*Data for review*.
* * * * *
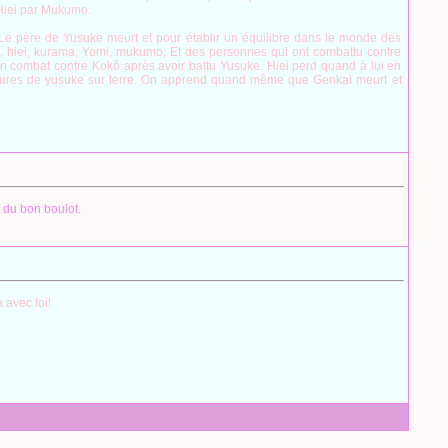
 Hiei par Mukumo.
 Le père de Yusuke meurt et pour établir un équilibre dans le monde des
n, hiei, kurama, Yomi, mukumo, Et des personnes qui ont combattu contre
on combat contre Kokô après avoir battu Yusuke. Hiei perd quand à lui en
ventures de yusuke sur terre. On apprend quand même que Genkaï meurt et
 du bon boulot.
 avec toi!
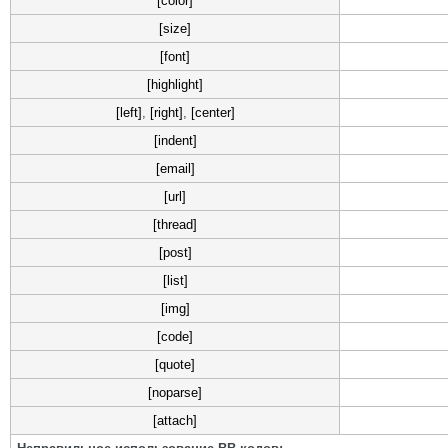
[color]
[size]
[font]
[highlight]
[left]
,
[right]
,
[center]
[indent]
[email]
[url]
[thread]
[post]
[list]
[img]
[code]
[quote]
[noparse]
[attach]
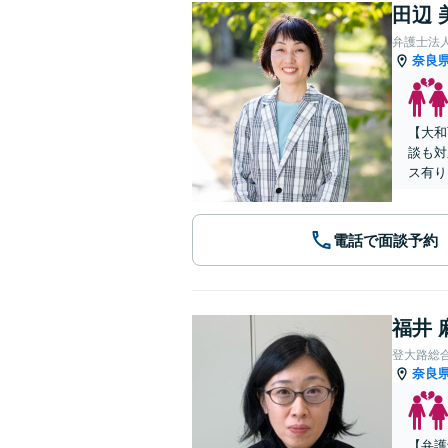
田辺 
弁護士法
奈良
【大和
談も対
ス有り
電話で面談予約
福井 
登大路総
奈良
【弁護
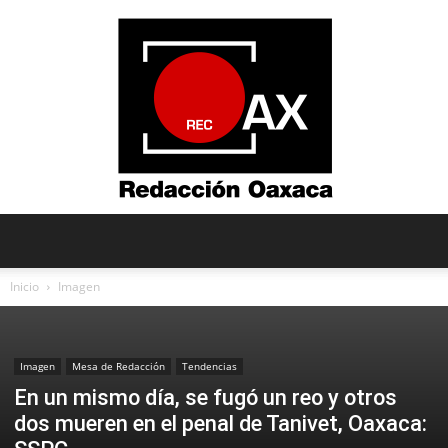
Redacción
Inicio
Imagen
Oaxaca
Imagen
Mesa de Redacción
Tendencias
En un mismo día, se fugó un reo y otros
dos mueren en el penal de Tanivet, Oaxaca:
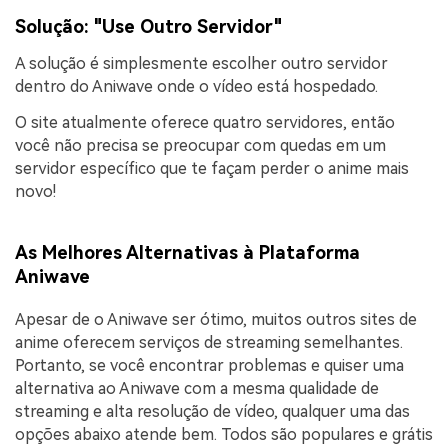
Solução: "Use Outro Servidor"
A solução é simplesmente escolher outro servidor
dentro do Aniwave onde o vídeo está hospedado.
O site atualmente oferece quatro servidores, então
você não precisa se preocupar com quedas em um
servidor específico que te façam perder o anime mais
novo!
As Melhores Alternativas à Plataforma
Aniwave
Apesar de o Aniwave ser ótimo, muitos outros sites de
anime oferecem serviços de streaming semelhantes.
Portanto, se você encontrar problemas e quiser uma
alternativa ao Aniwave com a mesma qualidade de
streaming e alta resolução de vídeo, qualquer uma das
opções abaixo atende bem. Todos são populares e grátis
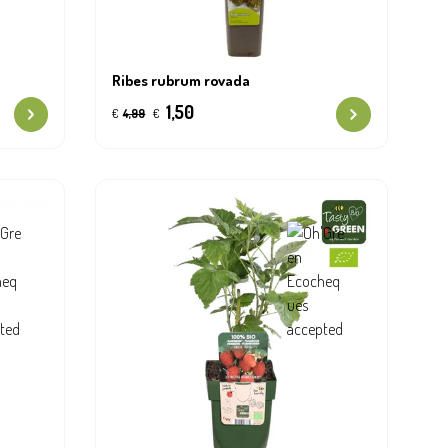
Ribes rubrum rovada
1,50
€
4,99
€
* * * * *
*Exercise brief*. Give the number of lines above containing the word "anime", with no other text.

*Result for this exercise*. 2